TASK DETAILS => Which lines of the data hold the word "Hôtel"? Copy all of them.

SOURCE RECORDS =>
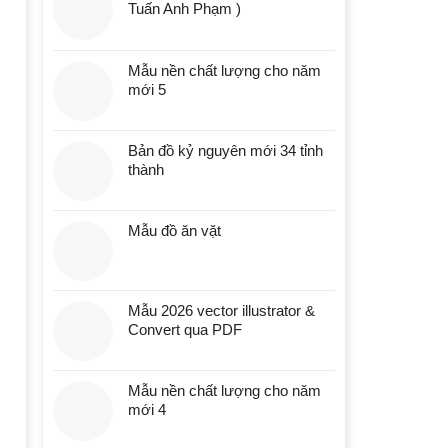
Tuấn Anh Phạm )
Mẫu nền chất lượng cho năm
mới 5
Bản đồ kỷ nguyên mới 34 tỉnh
thành
Mẫu đồ ăn vặt
Mẫu 2026 vector illustrator &
Convert qua PDF
Mẫu nền chất lượng cho năm
mới 4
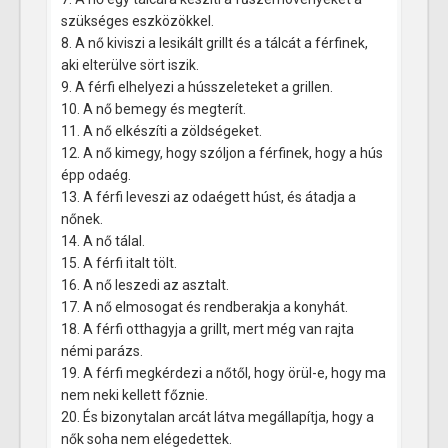
szükséges eszközökkel.
8. A nő kiviszi a lesikált grillt és a tálcát a férfinek,
aki elterülve sört iszik.
9. A férfi elhelyezi a hússzeleteket a grillen.
10. A nő bemegy és megterít.
11. A nő elkészíti a zöldségeket.
12. A nő kimegy, hogy szóljon a férfinek, hogy a hús
épp odaég.
13. A férfi leveszi az odaégett húst, és átadja a
nőnek.
14. A nő tálal.
15. A férfi italt tölt.
16. A nő leszedi az asztalt.
17. A nő elmosogat és rendberakja a konyhát.
18. A férfi otthagyja a grillt, mert még van rajta
némi parázs.
19. A férfi megkérdezi a nőtől, hogy örül-e, hogy ma
nem neki kellett főznie.
20. És bizonytalan arcát látva megállapítja, hogy a
nők soha nem elégedettek.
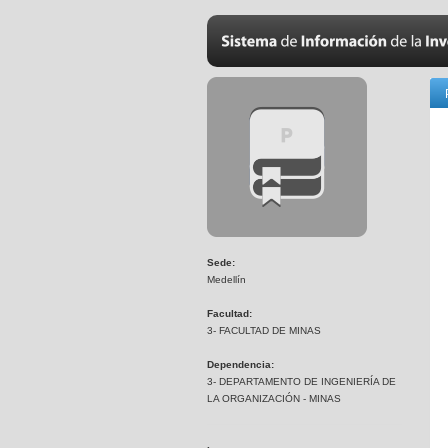
Sede:
Medellín
Facultad:
3- FACULTAD DE MINAS
Dependencia:
3- DEPARTAMENTO DE INGENIERÍA DE
LA ORGANIZACIÓN - MINAS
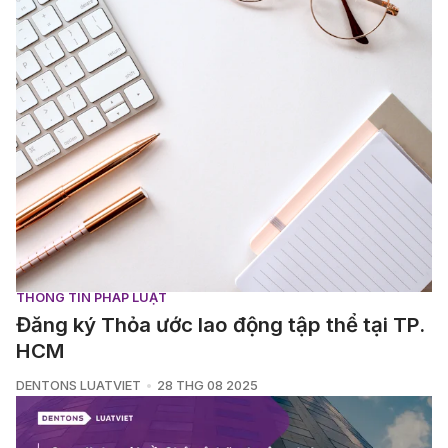
THÔNG TIN PHÁP LUẬT
Đăng ký Thỏa ước lao động tập thể tại TP.
HCM
DENTONS LUATVIET
28 THG 08 2025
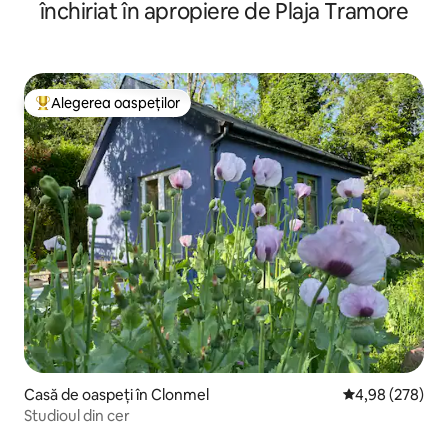
închiriat în apropiere de Plaja Tramore
Alegerea oaspeților
Locuință din topul categoriei Alegerea oaspeților
Casă de oaspeți în Clonmel
Scor mediu de 4
4,98 (278)
Studioul din cer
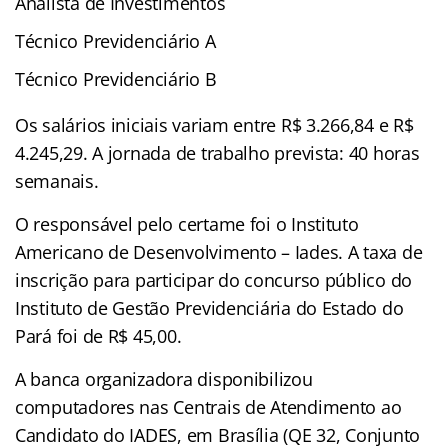
Analista de Investimentos
Técnico Previdenciário A
Técnico Previdenciário B
Os salários iniciais variam entre R$ 3.266,84 e R$
4.245,29. A jornada de trabalho prevista: 40 horas
semanais.
O responsável pelo certame foi o Instituto
Americano de Desenvolvimento – Iades. A taxa de
inscrição para participar do concurso público do
Instituto de Gestão Previdenciária do Estado do
Pará foi de R$ 45,00.
A banca organizadora disponibilizou
computadores nas Centrais de Atendimento ao
Candidato do IADES, em Brasília (QE 32, Conjunto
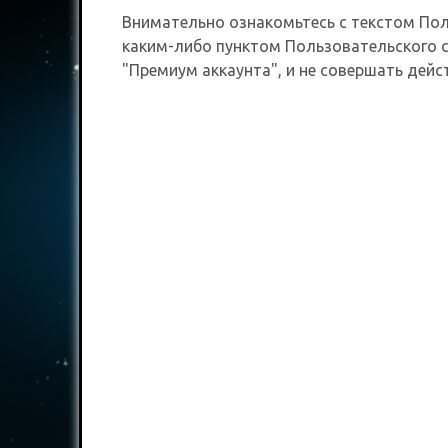
Внимательно ознакомьтесь с текстом Поль
каким-либо пунктом Пользовательского с
"Премиум аккаунта", и не совершать дейс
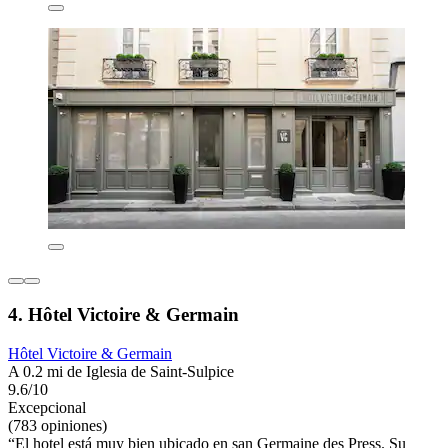
4. Hôtel Victoire & Germain
Hôtel Victoire & Germain
A 0.2 mi de Iglesia de Saint-Sulpice
9.6/10
Excepcional
(783 opiniones)
“El hotel está muy bien ubicado en san Germaine des Press. Su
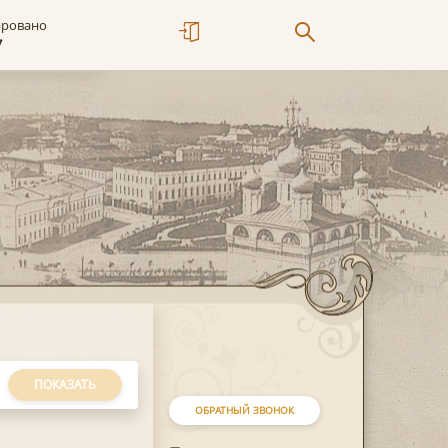
ировано
7
ПОКАЗАТЬ
ОБРАТНЫЙ ЗВОНОК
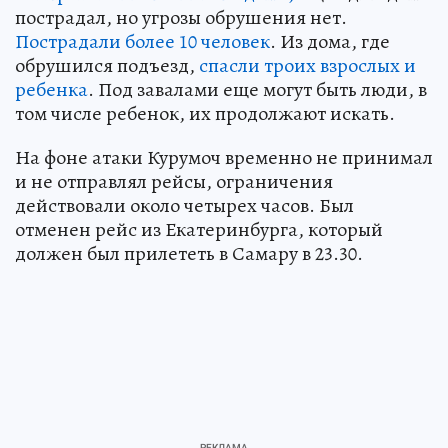
пострадал, но угрозы обрушения нет.
Пострадали более 10 человек
. Из дома, где
обрушился подъезд,
спасли троих взрослых и
ребенка
. Под завалами еще могут быть люди, в
том числе ребенок, их продолжают искать.
На фоне атаки Курумоч временно не принимал
и не отправлял рейсы, ограничения
действовали около четырех часов. Был
отменен рейс из Екатеринбурга, который
должен был прилететь в Самару в 23.30.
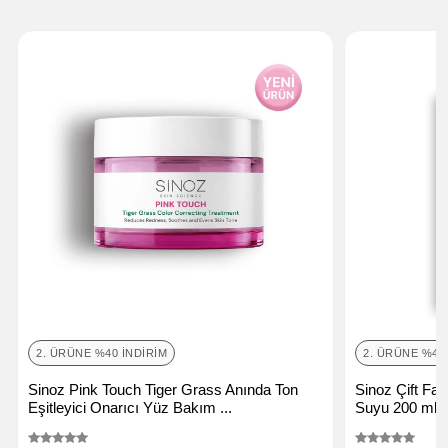
2. ÜRÜNE %40 İNDIRIM
2. ÜRÜNE %40
Sinoz Pink Touch Tiger Grass Anında Ton
Sinoz Çift Fa
Eşitleyici Onarıcı Yüz Bakım ...
Suyu 200 ml (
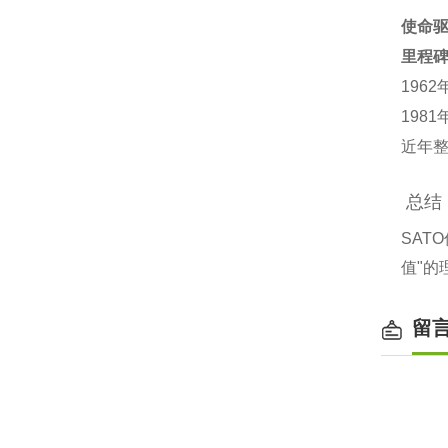
使命
里程
196
198
近年整
总结
SAT
值"的
留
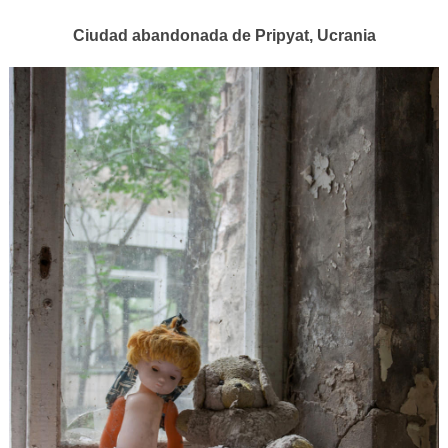
Ciudad abandonada de Pripyat, Ucrania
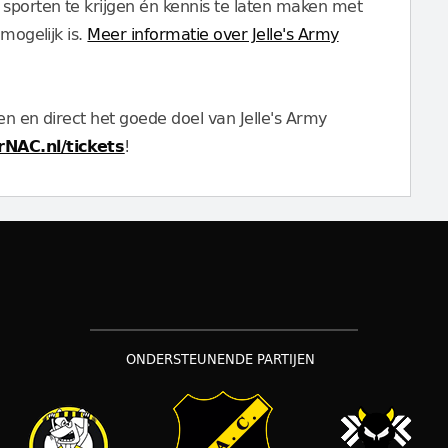
 sporten te krijgen én kennis te laten maken met
 mogelijk is.
Meer informatie over Jelle's Army
en en direct het goede doel van Jelle's Army
NAC.nl/tickets
!
ONDERSTEUNENDE PARTIJEN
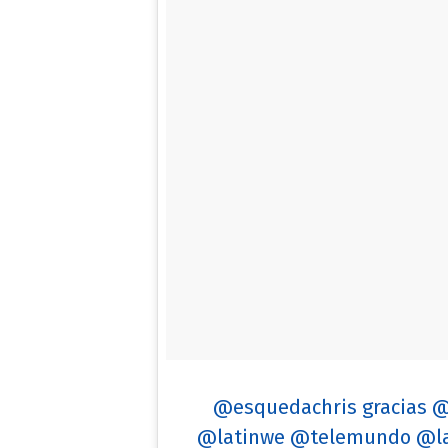
@esquedachris gracias @
@latinwe @telemundo @laf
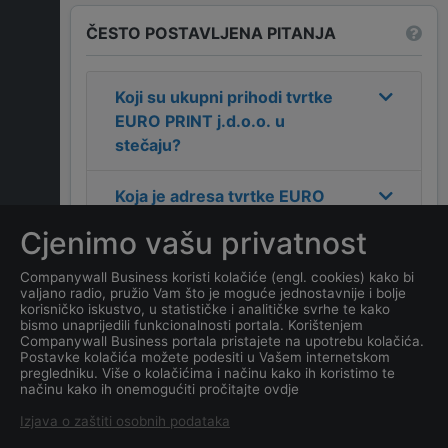
ČESTO POSTAVLJENA PITANJA
Koji su ukupni prihodi tvrtke
EURO PRINT j.d.o.o. u
stečaju
?
Koja je adresa tvrtke
EURO
PRINT j.d.o.o. u stečaju
?
Cjenimo vašu privatnost
Koji je kontakt tvrtke
EURO
Companywall Business koristi kolačiće (engl. cookies) kako bi
valjano radio, pružio Vam što je moguće jednostavnije i bolje
PRINT j.d.o.o. u stečaju
?
korisničko iskustvo, u statističke i analitičke svrhe te kako
bismo unaprijedili funkcionalnosti portala. Korištenjem
Companywall Business portala pristajete na upotrebu kolačića.
Koji je datum osnivanja
Postavke kolačića možete podesiti u Vašem internetskom
tvrtke
EURO PRINT j.d.o.o. u
pregledniku. Više o kolačićima i načinu kako ih koristimo te
načinu kako ih onemogućiti pročitajte ovdje
stečaju
?
Izjava o zaštiti osobnih podataka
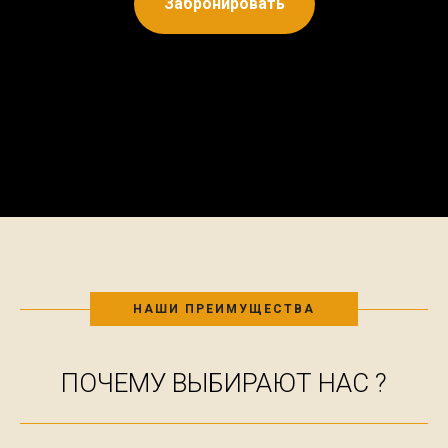
Забронировать
НАШИ ПРЕИМУЩЕСТВА
ПОЧЕМУ ВЫБИРАЮТ НАС ?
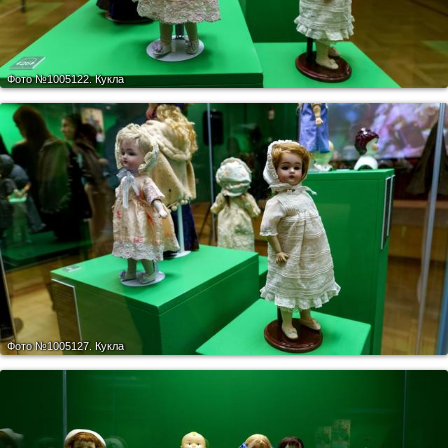
Фото №1005122.
Кукла
Фото №1005127.
Кукла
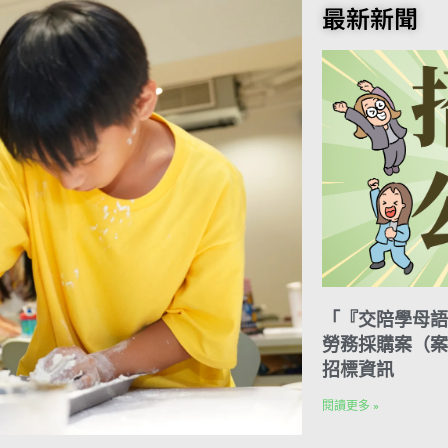
o
t
e
k
n
最新新聞
o
e
r
e
t
k
r
d
e
I
s
n
t
「『交陪學母語
勞務採購案（案號
招標資訊
閱讀更多 »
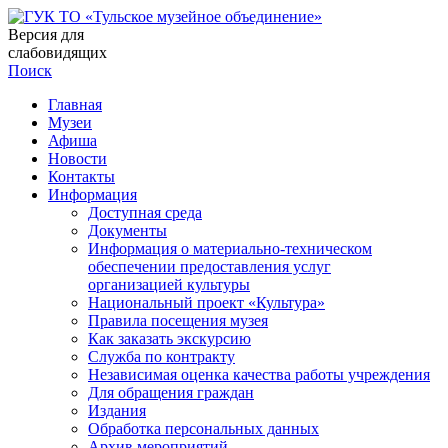
Версия для
слабовидящих
Поиск
Главная
Музеи
Афиша
Новости
Контакты
Информация
Доступная среда
Документы
Информация о материально-техническом
обеспечении предоставления услуг
организацией культуры
Национальный проект «Культура»
Правила посещения музея
Как заказать экскурсию
Служба по контракту
Независимая оценка качества работы учреждения
Для обращения граждан
Издания
Обработка персональных данных
Архив мероприятий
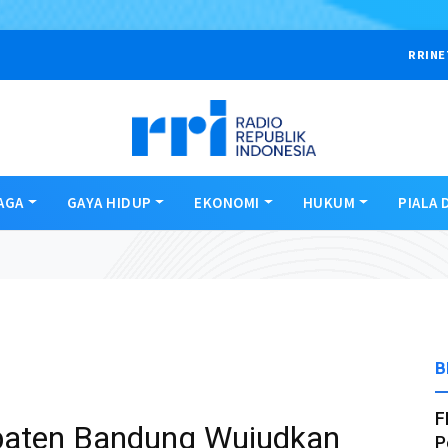
RRINE
AGA
GAYA HIDUP
EKONOMI
HUKUM
PIALA 
B
F
upaten Bandung Wujudkan
P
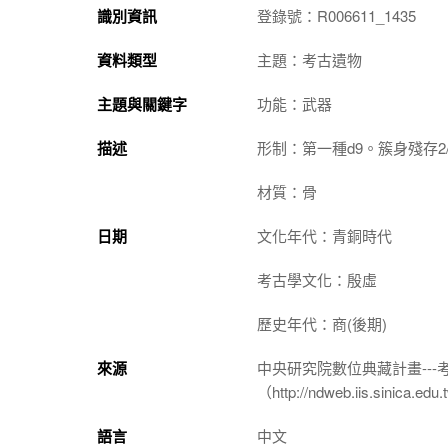
識別資訊
登錄號：R006611_1435
資料類型
主題：考古遺物
主題與關鍵字
功能：武器
描述
形制：第一種d9。簇身殘存2
材質：骨
日期
文化年代：青銅時代
考古學文化：殷虛
歷史年代：商(後期)
來源
中央研究院數位典藏計畫--
（http://ndweb.iis.sinica.ed
語言
中文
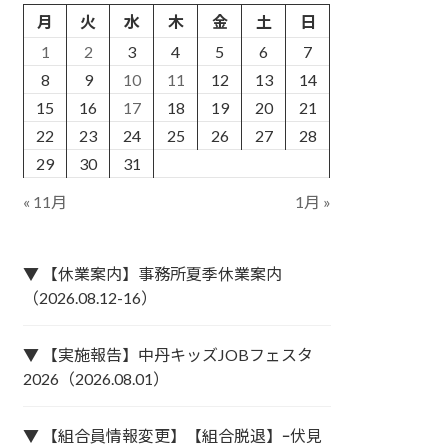
月
火
水
木
金
土
日
1
2
3
4
5
6
7
8
9
10
11
12
13
14
15
16
17
18
19
20
21
22
23
24
25
26
27
28
29
30
31
« 11月
1月 »
▼ 【休業案内】事務所夏季休業案内
（2026.08.12-16）
▼ 【実施報告】中丹キッズJOBフェスタ
2026（2026.08.01）
▼ 【組合員情報変更】【組合脱退】ｰ伏見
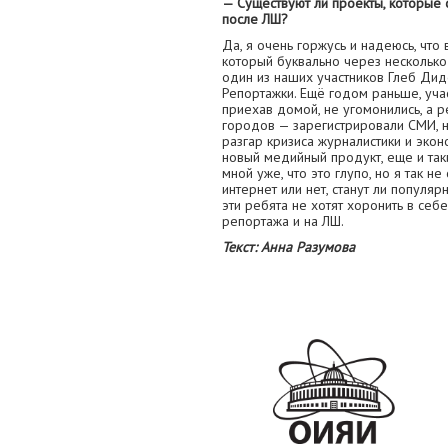
— Существуют ли проекты, которые 
после ЛШ?
Да, я очень горжусь и надеюсь, что 
который буквально через нескольк
один из наших участников Глеб Дид
Репортажки. Ещё годом раньше, уча
приехав домой, не угомонились, а р
городов — зарегистрировали СМИ, н
разгар кризиса журналистики и эко
новый медийный продукт, еще и так
мной уже, что это глупо, но я так не
интернет или нет, станут ли популя
эти ребята не хотят хоронить в себе
репортажа и на ЛШ.
Текст: Анна Разумова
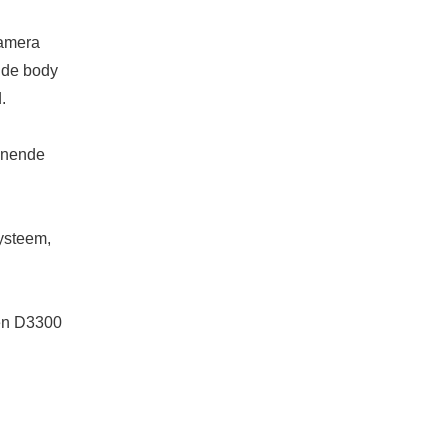
camera
, de body
.
innende
systeem,
een D3300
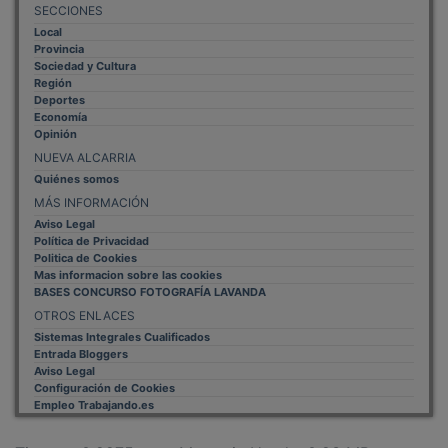
Local
Provincia
Sociedad y Cultura
Región
Deportes
Economía
Opinión
NUEVA ALCARRIA
Quiénes somos
MÁS INFORMACIÓN
Aviso Legal
Política de Privacidad
Politica de Cookies
Mas informacion sobre las cookies
BASES CONCURSO FOTOGRAFÍA LAVANDA
OTROS ENLACES
Sistemas Integrales Cualificados
Entrada Bloggers
Aviso Legal
Configuración de Cookies
Empleo Trabajando.es
Tiempo: 0.2275 seg., Memoria Usada: 0.93 MB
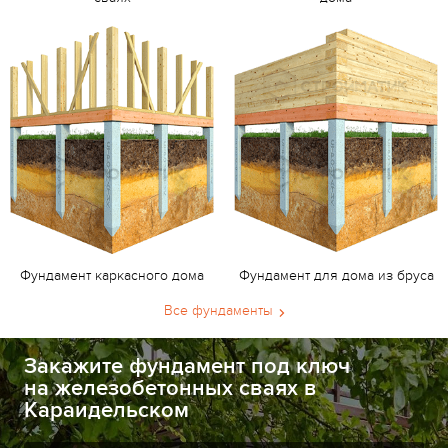
Фундамент каркасного дома
Фундамент для дома из бруса
Все фундаменты
Закажите фундамент под ключ
на железобетонных сваях в
Караидельском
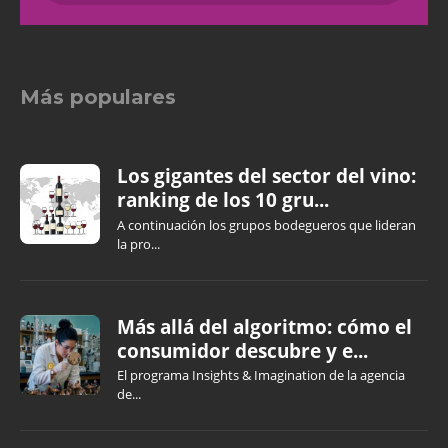
Más populares
Los gigantes del sector del vino:
ranking de los 10 gru...
A continuación los grupos bodegueros que lideran
la pro...
Más allá del algoritmo: cómo el
consumidor descubre y e...
El programa Insights & Imagination de la agencia
de...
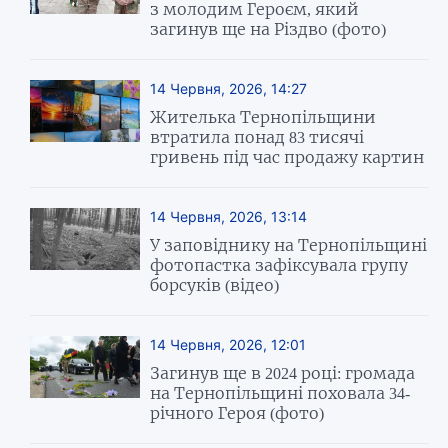
з молодим Героєм, який
загинув ще на Різдво (фото)
14 Червня, 2026, 14:27
Жителька Тернопільщини
втратила понад 83 тисячі
гривень під час продажу картин
14 Червня, 2026, 13:14
У заповіднику на Тернопільщині
фотопастка зафіксувала групу
борсуків (відео)
14 Червня, 2026, 12:01
Загинув ще в 2024 році: громада
на Тернопільщині поховала 34-
річного Героя (фото)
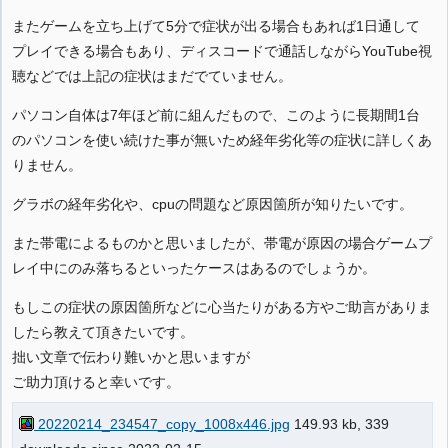
またゲームを立ち上げて5分で症状が出る場合もあれば1日通して
プレイできる場合もあり、ディスコードで通話しながらYouTube視
聴などでは上記の症状はまだでていません。
パソコン自体は7年ほど前に組んだもので、このように長期間1台
のパソコンを使い続けた事が無いため経年劣化等の症状に詳しくあ
りません。
グラボの経年劣化や、cpuの問題など原因箇所が知りたいです。
また帯電によるものかと思いましたが、帯電が原因の場合ゲームプ
レイ中にのみ落ちるといったケースはあるのでしょうか。
もしこの症状の原因箇所などに心当たりがある方やご助言がありま
したら教えて頂きたいです。
拙い文章で伝わり難いかと思いますが
ご助力頂けると幸いです。
20220214_234547_copy_1008x446.jpg
149.93 kb, 339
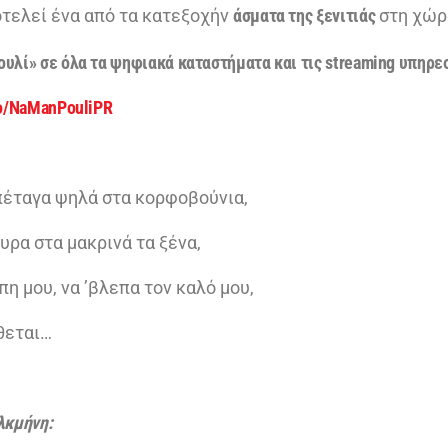
οτελεί ένα από τα κατεξοχήν
άσματα της ξενιτιάς
στη χώρ
ουλί» σε όλα τα ψηφιακά καταστήματα και τις streaming υπηρε
to/NaManPouli
PR
 πέταγα ψηλά στα κορφοβούνια,
υρα στα μακρινά τα ξένα,
πη μου, να ’βλεπα τον καλό μου,
άθεται…
Αλκμήνη:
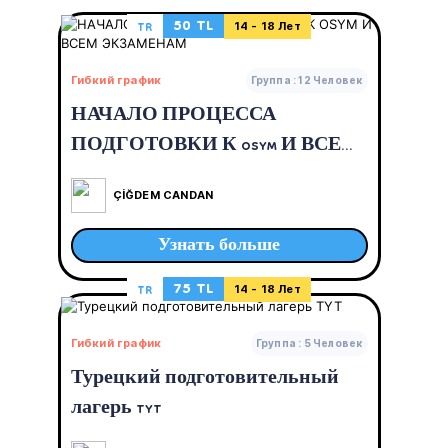
50 TL
TR
14 - 18 Лет
Гибкий график
Группа : 12 Человек
НАЧАЛО ПРОЦЕССА
ПОДГОТОВКИ К OSYM И ВСЕМ
ЭКЗАМЕНАМ
ÇİĞDEM CANDAN
Узнать больше
75 TL
TR
14 - 18 Лет
Гибкий график
Группа : 5 Человек
Турецкий подготовительный
лагерь TYT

WRITTEN RESPONSE =>
4. Hôtel Victoire & Germain
Hôtel Victoire & Germain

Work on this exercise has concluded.